Senior MLOps
Job Description
Technical Skills:
- Proficiency in Python for ML development; familiarity with additional languages like Clojure is a plus.
- Expertise in cloud platforms (AWS, GCP) and data warehouses like Snowflake or BigQuery.
- Strong knowledge of MLOps frameworks (e.g., Kubeflow, MLflow) and DevOps tools (e.g., Jenkins, GitLab, Flux)
- Experience with containerization (Docker) and orchestration (Kubernetes)
- Experience with infrastructure-as-code tools like Terraform
Machine Learning Knowledge:
- Solid understanding of machine learning principles, including model evaluation, explainability, and retraining workflows.
- Hands-on experience with ML frameworks such as TensorFlow or PyTorch
Big Data Handling:
- Proficiency in SQL/NoSQL databases and distributed computing systems like Dataprov, EMR, Spark, Hadoop
Soft Skills:
- Strong communication skills to collaborate across multidisciplinary teams.
- Problem-solving mindset with the ability to work in agile environments
Experience:
- At least 5+ years in platform, software, or MLOps engineering roles
- Proven track record of deploying scalable ML solutions in production environments
Job Responsibilities
Model Deployment and Operations:
- Deploy, monitor, and maintain machine learning models in production environments.
- Automate model training, retraining, versioning, and governance processes.
- Monitor model performance, detect drift, and ensure scalability and reliability of ML workflows
Infrastructure and Pipeline Management:
- Design and implement scalable MLOps pipelines for data ingestion, transformation, and model deployment.
- Build infrastructure-as-code solutions using tools like Terraform to manage cloud environments (AWS, GCP)
Collaboration with Teams:
- Work closely with data scientists to operationalize machine learning models.
- Collaborate with software engineers to integrate ML systems into broader platforms
Cloud and Big Data Expertise:
- Utilize cloud services from AWS, GCP, and Snowflake for scalable data storage and processing.
DevOps Integration:
- Implement CI/CD pipelines and automations to streamline ML model deployment.
- Use containerization tools like Docker and orchestration platforms like Kubernetes for scalable deployments
- Use Observability platforms to monitor pipeline and operational health of model production, delivery and execution
Department/Project Description
Our team consists of 100+ engineers, designers, data scientists, implementation, and product people, working in small inter-disciplinary teams closely with creative agencies, media agencies, and with our customers, to develop and scale our leading digital advertising optimization suite that delivers amazing outcomes for brands and audiences.
Our platforms are built with Python, React, and Clojure, are deployed using CI/CD, heavily exploit automation, and run on AWS, GCP, k8s, Snowflake, BigQuery, and more.
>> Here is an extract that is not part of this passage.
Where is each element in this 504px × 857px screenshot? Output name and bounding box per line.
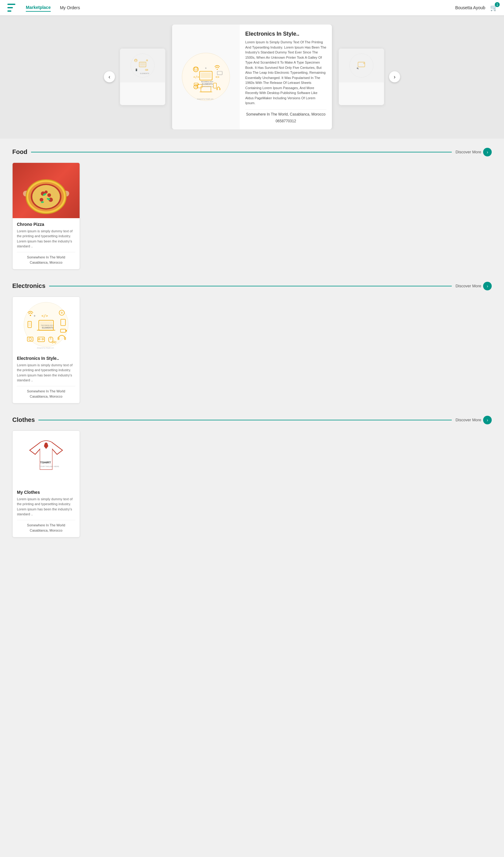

We serve 9 petabytes and 77 billion objects annually, optimize thousands of campaigns to maximise ROI, and deliver 20 billion ad impressions across the globe. You’ll play a leading role in significantly scaling this further.
As our first Machine Learning Operations (MLOps) Engineer, you will play a pivotal role in bridging the gap between platform engineering, data science, and software engineering, building systems that drive the deployment, monitoring, and scalability of machine learning models. You will design and implement pipelines, automate workflows, and optimise model performance in training and production environments. You’ll lead the creation of process, implementation of tools, and creation of solutions mature how we integrate machine learning solutions into our production systems, while maintaining reliability, security, and efficiency. You’ll additionally play a leading role in driving continuous improvement in model lifecycle management, from development to deployment and monitoring.
Required languages
| English | B2 - Upper Intermediate |